§ **Task statement**: Find the line with "insurance industry" in the entries below, then reproduce it and every line after it down to and including the line with "a cellulose ether, a modified form of", exactly.

Start of Input

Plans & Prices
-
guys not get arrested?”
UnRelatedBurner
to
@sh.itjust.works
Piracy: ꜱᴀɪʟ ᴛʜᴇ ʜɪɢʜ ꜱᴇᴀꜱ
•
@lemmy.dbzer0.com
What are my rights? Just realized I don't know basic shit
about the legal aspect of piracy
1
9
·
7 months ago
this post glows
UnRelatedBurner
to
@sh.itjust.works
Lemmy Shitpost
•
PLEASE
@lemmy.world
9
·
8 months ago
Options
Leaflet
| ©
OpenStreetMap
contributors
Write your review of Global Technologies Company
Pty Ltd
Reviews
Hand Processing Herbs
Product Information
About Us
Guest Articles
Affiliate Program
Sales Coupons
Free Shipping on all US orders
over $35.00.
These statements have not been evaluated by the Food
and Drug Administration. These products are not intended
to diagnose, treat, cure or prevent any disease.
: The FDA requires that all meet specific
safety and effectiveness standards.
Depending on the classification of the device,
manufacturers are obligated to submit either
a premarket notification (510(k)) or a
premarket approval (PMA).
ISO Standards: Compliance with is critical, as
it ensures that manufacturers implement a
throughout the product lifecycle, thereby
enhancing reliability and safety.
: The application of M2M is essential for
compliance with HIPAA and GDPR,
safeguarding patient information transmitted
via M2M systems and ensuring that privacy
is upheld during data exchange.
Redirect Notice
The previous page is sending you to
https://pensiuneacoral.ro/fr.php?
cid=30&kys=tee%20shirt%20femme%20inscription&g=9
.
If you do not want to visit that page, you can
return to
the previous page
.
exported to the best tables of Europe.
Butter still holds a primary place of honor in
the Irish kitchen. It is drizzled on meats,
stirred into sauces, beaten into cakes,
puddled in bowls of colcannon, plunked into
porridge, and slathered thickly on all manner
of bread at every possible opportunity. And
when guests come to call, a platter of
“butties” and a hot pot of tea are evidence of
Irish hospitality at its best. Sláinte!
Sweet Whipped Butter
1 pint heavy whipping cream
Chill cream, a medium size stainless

End of Input
Start of Input

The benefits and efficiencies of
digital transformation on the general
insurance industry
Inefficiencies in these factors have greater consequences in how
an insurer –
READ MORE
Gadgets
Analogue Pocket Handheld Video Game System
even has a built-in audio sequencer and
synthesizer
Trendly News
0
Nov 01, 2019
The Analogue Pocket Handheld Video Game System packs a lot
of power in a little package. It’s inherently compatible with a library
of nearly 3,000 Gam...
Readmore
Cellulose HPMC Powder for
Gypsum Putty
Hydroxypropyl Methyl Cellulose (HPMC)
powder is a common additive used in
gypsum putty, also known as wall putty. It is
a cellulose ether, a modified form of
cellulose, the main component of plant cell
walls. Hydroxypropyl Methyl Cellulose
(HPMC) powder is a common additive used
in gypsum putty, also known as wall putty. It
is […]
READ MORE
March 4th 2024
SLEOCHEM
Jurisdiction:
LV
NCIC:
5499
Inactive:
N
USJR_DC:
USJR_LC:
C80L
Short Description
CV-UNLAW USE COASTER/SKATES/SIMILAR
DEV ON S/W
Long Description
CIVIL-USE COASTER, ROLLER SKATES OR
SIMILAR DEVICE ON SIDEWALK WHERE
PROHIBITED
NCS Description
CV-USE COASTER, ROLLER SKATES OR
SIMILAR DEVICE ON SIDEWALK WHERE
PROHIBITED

End of Input
Start of Input

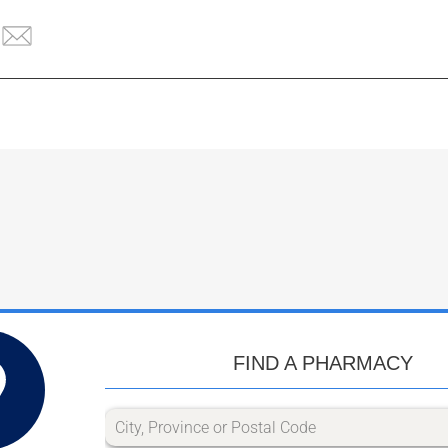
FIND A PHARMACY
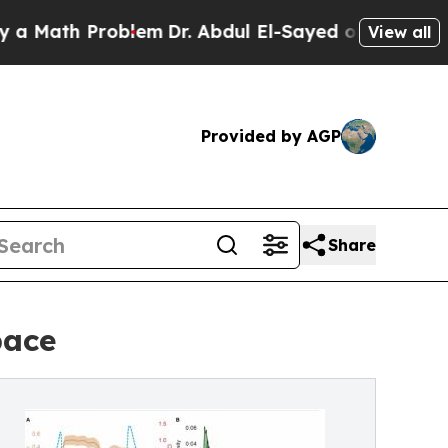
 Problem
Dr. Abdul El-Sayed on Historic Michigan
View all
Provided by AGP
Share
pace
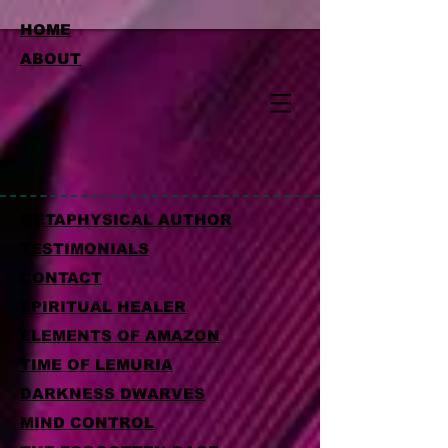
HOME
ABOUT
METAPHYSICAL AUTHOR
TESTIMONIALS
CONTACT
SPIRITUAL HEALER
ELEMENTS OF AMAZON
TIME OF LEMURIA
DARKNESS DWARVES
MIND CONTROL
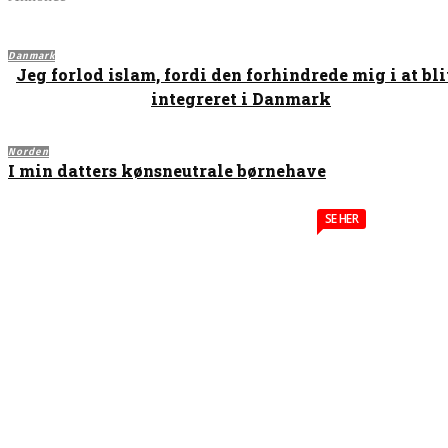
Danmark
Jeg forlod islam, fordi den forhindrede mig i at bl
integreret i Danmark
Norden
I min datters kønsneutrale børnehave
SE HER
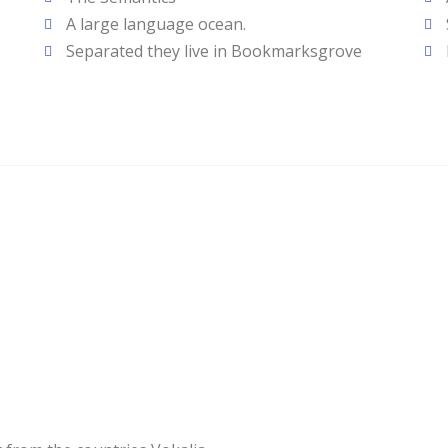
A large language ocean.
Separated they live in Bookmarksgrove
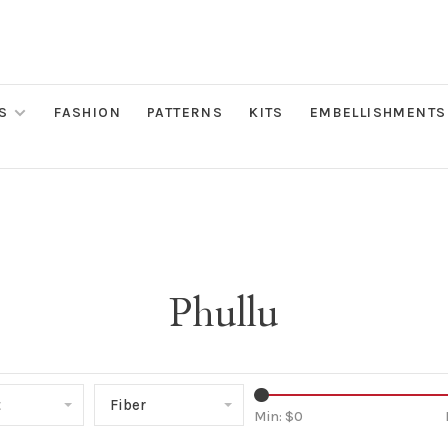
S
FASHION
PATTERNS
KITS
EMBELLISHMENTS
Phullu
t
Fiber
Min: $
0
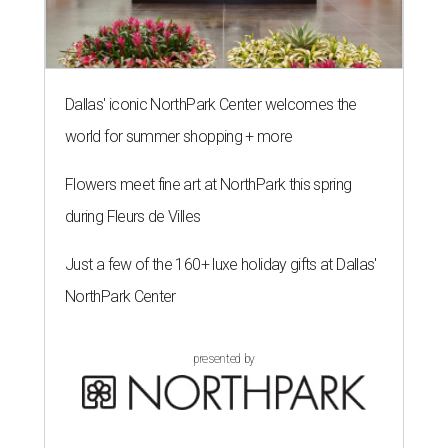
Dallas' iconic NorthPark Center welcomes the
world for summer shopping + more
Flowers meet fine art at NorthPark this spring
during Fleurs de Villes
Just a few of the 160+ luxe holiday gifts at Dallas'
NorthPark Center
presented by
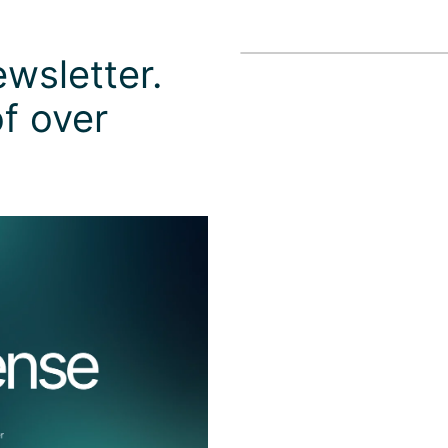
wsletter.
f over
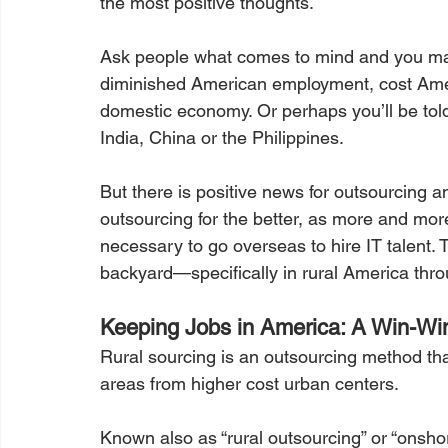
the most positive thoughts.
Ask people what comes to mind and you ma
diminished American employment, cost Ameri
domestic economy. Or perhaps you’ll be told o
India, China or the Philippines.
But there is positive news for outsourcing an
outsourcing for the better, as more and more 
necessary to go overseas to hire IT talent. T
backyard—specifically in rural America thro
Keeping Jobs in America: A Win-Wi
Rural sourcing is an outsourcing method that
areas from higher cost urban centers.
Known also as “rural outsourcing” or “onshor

End of Input

§ **Task response**:
insurance industry
Inefficiencies in these factors have greater consequences in how
an insurer –
READ MORE
Gadgets
Analogue Pocket Handheld Video Game System
even has a built-in audio sequencer and
synthesizer
Trendly News
0
Nov 01, 2019
The Analogue Pocket Handheld Video Game System packs a lot
of power in a little package. It’s inherently compatible with a library
of nearly 3,000 Gam...
Readmore
Cellulose HPMC Powder for
Gypsum Putty
Hydroxypropyl Methyl Cellulose (HPMC)
powder is a common additive used in
gypsum putty, also known as wall putty. It is
a cellulose ether, a modified form of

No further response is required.